We will output the QC'ed and filtered files as `chr1_qc.bed`, `chr1_qc.bim`, and `chr1_qc.fam`. We do that by specifiying the `--out` option for `plink`.

## `dx run` runs deep

If you've looked at the `dx run` help page, you'll notice it is quite long. There are a lot of options. Let's look at a few of them that are really helpful when you're getting started.

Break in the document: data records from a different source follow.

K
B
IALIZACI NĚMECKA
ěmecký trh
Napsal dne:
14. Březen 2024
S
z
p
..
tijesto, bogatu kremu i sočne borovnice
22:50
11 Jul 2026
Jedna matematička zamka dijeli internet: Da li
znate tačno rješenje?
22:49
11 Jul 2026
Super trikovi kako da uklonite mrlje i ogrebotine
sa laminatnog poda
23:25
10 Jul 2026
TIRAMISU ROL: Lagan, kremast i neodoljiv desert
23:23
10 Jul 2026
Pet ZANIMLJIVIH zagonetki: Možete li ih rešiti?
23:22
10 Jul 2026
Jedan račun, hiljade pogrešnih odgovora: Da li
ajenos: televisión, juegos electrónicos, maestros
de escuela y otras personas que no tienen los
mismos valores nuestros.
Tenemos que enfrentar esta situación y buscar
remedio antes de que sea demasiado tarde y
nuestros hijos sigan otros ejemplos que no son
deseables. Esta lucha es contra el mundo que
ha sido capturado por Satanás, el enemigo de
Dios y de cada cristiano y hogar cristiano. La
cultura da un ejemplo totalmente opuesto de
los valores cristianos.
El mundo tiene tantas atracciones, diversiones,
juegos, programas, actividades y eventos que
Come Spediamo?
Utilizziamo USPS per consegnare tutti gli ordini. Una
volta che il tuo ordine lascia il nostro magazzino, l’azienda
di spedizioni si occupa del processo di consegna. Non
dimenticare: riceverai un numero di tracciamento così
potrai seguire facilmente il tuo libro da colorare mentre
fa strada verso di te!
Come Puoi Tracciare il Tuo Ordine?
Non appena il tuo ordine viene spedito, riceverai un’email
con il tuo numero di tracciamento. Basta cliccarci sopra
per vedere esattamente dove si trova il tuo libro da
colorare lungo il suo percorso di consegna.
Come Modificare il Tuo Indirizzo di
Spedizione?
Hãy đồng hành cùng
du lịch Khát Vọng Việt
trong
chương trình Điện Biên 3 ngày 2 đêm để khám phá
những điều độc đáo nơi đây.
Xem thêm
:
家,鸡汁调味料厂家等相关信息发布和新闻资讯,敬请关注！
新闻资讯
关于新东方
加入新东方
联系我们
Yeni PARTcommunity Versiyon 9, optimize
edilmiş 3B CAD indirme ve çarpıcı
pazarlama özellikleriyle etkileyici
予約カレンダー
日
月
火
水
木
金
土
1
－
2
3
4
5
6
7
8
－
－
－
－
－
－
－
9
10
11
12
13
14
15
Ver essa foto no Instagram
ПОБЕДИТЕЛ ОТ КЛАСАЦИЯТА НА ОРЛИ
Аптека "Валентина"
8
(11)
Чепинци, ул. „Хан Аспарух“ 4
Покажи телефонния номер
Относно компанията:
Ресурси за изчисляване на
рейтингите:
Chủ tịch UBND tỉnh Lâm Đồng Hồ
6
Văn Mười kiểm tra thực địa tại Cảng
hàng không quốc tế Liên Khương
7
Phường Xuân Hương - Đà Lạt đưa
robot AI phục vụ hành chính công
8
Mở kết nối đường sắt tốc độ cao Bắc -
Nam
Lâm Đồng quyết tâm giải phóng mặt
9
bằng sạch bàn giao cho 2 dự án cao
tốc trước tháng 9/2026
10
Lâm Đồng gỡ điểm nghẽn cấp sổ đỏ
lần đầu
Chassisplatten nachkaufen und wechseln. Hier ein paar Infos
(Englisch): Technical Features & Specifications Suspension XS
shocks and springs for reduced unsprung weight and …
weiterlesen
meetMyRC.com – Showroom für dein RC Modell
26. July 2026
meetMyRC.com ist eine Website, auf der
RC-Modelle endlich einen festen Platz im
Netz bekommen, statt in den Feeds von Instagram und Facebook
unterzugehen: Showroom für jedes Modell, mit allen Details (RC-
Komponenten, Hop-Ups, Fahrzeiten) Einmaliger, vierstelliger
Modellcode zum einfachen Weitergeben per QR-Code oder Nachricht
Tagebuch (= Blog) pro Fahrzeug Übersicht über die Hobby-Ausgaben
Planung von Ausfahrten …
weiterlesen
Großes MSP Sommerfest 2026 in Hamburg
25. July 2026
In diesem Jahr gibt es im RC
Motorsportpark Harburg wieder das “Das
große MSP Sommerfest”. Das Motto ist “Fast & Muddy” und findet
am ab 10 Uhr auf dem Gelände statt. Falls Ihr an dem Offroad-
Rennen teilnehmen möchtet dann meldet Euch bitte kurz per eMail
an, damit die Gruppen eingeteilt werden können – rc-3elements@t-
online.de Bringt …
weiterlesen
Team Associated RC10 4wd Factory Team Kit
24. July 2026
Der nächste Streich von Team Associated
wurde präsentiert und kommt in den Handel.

  - `--tag` - please use these. Your jobs will be findable with a tag.
  - `--destination` - destination folder in project. If the path doesn't exist, it will be created.
  - `--instance-type` - Instance types used in the job.
  - `--watch` - run `dx watch` for the job id that is generated
  - `-y` - non-interactive mode. Replies yes to the questions and starts up `dx watch` for that job id.
  - `--allow-ssh` - very helpful in debugging jobs. Allows you to `dx ssh` into that worker and check out the status.
  - `--batch-tsv` - works with the tab-delimited files that you generate using `dx generate_batch_inputs`. 
  - `--detach` - if a subjob of a job, it detaches the job. This is really important in batch operations where a top-level job is generating a subjob. Running the subjobs as detached means that the entire top-level job will not fail if a subjob fails. 

I'll outline some examples where we leverage the options below.

### Save our output files into a different folder

As we mentioned above, by default our output files are generated in the root folder of the project. If we want to control this, we can use the `--destination` option. 

Remember, if the folder our `--destination` option doesn't exist, `dx run` will create that folder and send the outputs into the newly created folder.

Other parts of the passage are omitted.